* _TASK BRIEF_: If a line in the records below contains "nicht", copy that line.

* _INPUT_:
⟨

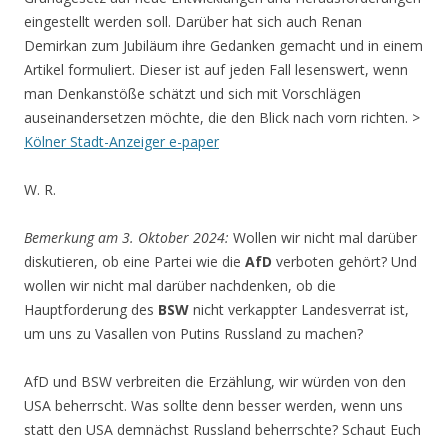
eingestellt werden soll. Darüber hat sich auch Renan
Demirkan zum Jubiläum ihre Gedanken gemacht und in einem
Artikel formuliert. Dieser ist auf jeden Fall lesenswert, wenn
man Denkanstöße schätzt und sich mit Vorschlägen
auseinandersetzen möchte, die den Blick nach vorn richten. >
Kölner Stadt-Anzeiger e-paper
W. R.
Bemerkung am 3. Oktober 2024:
Wollen wir nicht mal darüber
diskutieren, ob eine Partei wie die
AfD
verboten gehört? Und
wollen wir nicht mal darüber nachdenken, ob die
Hauptforderung des
BSW
nicht verkappter Landesverrat ist,
um uns zu Vasallen von Putins Russland zu machen?
AfD und BSW verbreiten die Erzählung, wir würden von den
USA beherrscht. Was sollte denn besser werden, wenn uns
statt den USA demnächst Russland beherrschte? Schaut Euch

⟩

* _ANSWER BOX_:
Wollen wir nicht mal darüber
wollen wir nicht mal darüber nachdenken, ob die
nicht verkappter Landesverrat ist,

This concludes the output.